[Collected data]
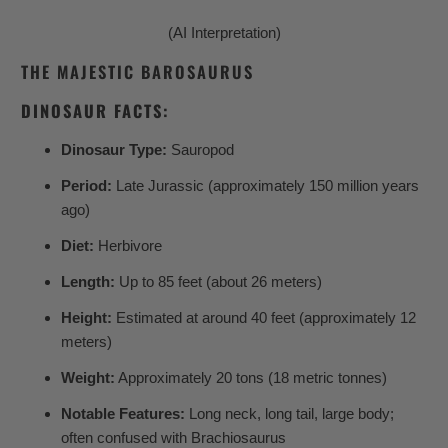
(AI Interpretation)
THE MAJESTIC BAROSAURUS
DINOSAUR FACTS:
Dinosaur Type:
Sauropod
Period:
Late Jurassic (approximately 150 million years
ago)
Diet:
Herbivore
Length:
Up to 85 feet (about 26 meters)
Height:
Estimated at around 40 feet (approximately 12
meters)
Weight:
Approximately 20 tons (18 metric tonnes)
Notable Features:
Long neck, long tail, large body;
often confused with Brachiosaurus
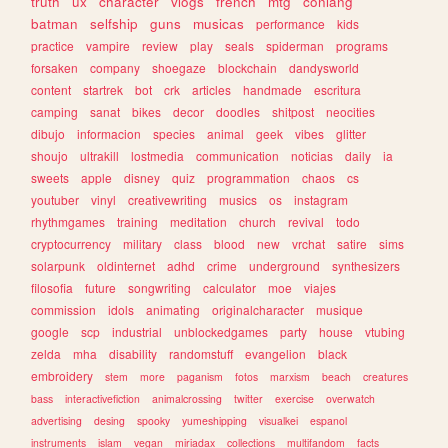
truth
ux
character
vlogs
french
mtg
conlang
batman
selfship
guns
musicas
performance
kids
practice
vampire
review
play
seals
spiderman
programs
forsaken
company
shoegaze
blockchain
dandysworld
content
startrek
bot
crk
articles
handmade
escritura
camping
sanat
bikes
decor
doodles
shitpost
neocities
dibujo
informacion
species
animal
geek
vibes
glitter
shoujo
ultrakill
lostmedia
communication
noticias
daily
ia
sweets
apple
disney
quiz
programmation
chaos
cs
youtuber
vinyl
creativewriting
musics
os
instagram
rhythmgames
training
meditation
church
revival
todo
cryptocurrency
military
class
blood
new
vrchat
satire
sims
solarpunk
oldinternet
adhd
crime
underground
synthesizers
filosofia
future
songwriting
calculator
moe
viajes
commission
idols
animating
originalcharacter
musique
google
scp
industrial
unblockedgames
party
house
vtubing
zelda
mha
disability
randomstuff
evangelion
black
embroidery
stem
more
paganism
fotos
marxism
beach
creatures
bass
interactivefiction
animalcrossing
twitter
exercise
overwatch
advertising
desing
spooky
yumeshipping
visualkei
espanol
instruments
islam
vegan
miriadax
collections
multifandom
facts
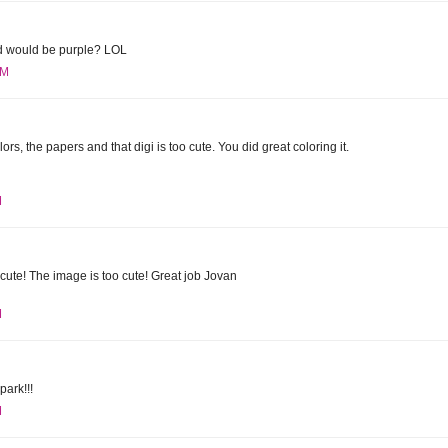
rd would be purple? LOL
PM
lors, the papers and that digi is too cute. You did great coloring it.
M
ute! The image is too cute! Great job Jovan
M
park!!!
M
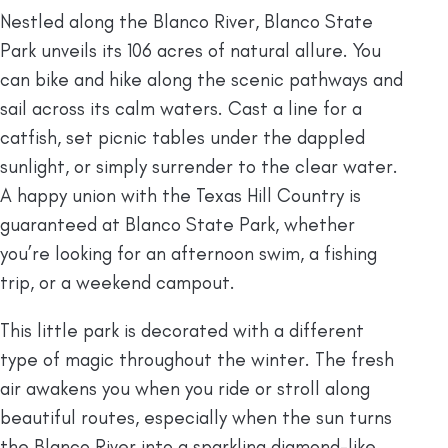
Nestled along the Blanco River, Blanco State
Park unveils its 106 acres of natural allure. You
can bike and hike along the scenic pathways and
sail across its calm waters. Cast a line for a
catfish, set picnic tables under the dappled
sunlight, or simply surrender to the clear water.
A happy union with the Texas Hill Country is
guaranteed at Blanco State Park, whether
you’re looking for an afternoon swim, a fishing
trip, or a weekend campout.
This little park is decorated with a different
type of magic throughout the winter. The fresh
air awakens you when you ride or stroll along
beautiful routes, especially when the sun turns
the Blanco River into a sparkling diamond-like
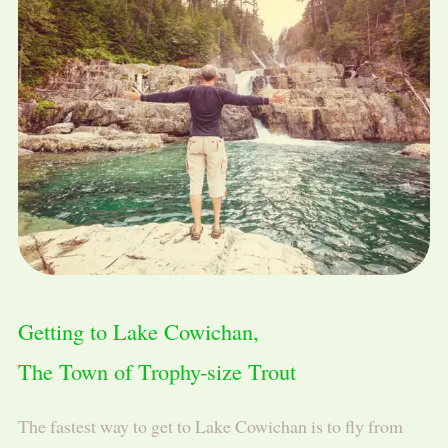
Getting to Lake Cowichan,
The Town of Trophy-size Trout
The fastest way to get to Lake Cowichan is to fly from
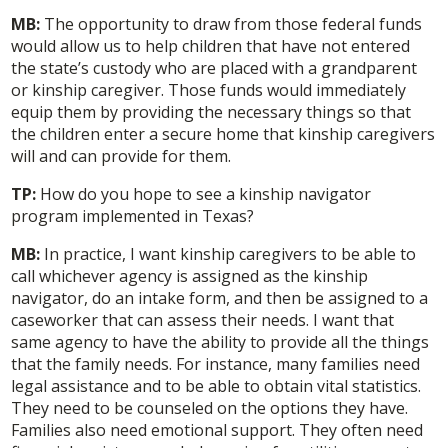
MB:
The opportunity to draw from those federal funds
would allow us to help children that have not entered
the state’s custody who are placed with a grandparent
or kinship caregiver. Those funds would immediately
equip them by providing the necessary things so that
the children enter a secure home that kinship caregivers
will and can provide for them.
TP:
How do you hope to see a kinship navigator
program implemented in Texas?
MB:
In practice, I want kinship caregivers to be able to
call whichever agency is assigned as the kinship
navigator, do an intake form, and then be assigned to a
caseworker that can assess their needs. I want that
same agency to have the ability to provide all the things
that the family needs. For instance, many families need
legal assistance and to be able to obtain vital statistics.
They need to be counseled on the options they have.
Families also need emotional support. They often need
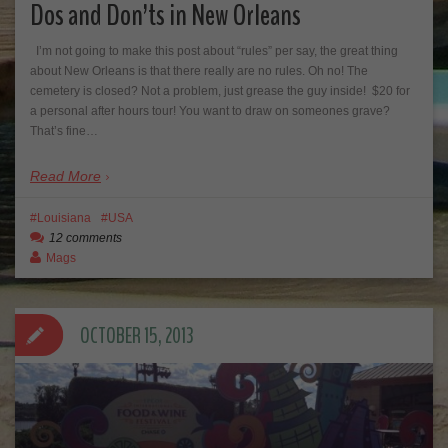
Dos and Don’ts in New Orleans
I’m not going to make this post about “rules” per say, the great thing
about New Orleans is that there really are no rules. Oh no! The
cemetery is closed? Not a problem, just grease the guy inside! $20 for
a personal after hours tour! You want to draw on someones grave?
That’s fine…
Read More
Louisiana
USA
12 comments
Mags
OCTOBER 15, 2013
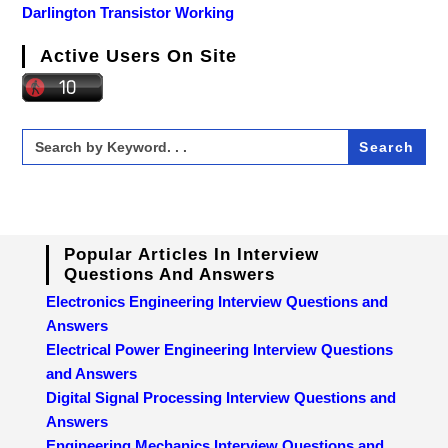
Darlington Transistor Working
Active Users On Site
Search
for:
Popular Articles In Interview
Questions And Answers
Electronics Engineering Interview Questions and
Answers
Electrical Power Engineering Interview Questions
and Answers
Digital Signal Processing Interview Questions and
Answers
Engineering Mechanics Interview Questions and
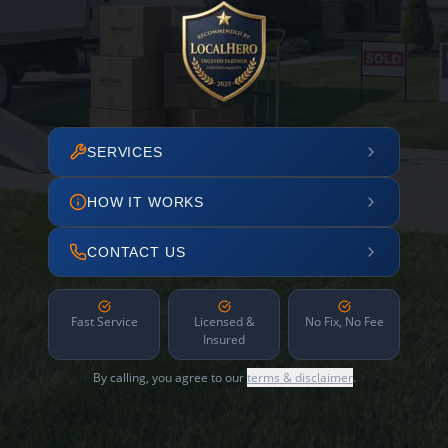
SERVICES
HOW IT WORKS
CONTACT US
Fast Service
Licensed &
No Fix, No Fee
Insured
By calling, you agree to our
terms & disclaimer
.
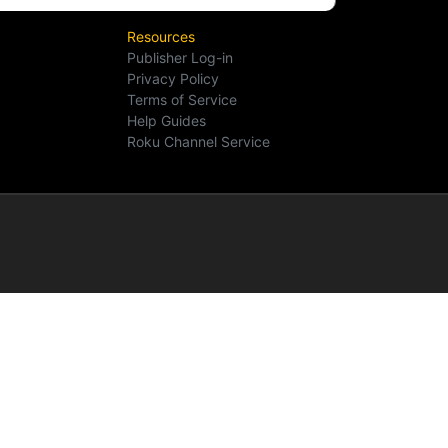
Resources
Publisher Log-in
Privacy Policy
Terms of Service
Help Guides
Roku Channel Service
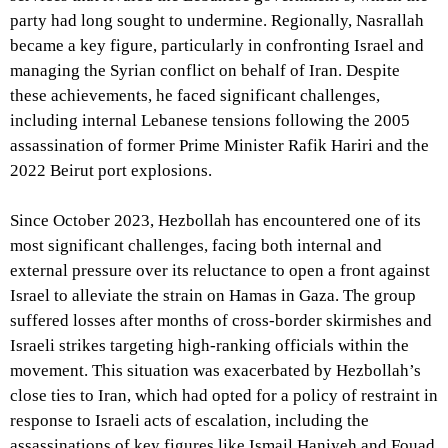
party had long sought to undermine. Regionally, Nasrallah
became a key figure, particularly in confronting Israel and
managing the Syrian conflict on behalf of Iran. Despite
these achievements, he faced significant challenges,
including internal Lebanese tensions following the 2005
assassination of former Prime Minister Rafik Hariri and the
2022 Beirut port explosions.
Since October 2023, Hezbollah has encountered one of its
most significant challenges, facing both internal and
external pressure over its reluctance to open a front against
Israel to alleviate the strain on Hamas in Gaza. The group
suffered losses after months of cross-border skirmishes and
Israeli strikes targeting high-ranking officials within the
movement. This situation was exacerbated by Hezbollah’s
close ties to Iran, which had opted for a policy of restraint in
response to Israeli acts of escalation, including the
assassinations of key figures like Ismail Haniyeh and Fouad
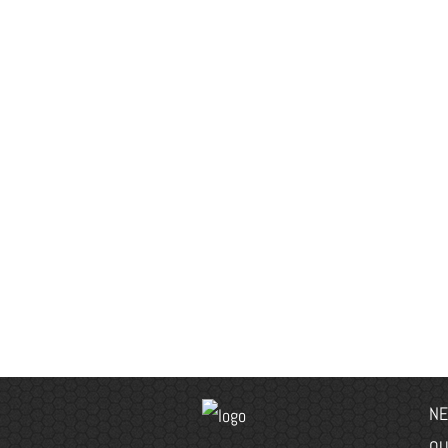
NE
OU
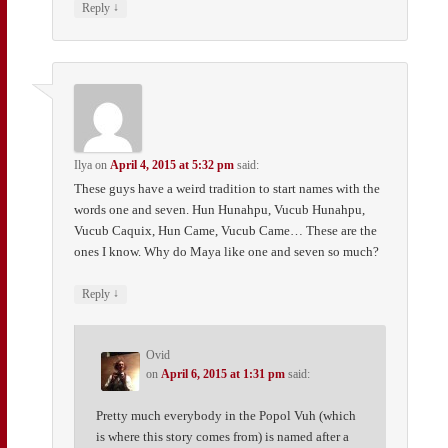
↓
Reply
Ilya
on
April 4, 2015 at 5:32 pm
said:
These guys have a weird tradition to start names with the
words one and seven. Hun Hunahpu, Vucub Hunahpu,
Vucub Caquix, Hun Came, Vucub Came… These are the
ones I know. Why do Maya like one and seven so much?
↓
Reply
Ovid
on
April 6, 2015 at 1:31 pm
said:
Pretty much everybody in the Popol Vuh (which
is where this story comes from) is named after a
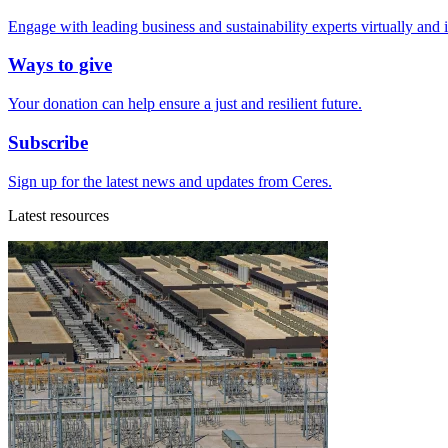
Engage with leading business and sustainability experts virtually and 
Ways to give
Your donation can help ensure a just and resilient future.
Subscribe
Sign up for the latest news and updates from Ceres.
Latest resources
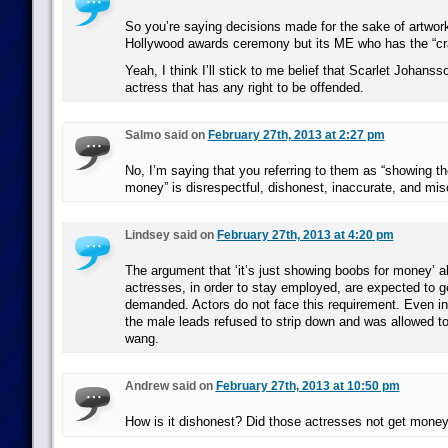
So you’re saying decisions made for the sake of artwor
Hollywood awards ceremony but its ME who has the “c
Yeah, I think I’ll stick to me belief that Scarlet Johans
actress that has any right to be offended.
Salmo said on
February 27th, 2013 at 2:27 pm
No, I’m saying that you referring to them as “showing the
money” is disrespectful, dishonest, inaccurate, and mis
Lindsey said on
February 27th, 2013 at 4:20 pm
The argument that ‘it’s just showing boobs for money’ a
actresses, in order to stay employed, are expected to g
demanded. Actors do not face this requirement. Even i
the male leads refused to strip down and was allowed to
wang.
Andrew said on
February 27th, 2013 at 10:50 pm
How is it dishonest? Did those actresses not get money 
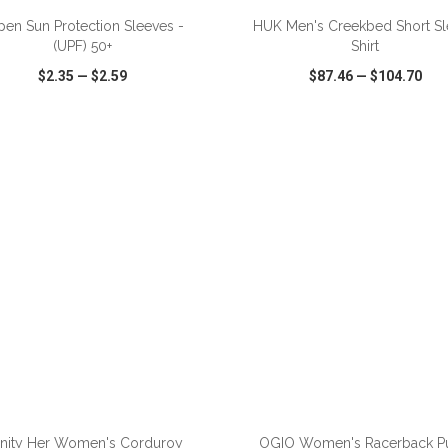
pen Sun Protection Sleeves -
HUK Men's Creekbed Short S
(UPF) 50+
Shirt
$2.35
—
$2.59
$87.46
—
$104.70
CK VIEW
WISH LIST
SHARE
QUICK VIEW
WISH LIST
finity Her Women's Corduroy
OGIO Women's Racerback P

**What to work on:** Wherever a line above contains the string "Iran", copy that line.

**Your response:**
managing the Syrian conflict on behalf of Iran. Despite
close ties to Iran, which had opted for a policy of restraint in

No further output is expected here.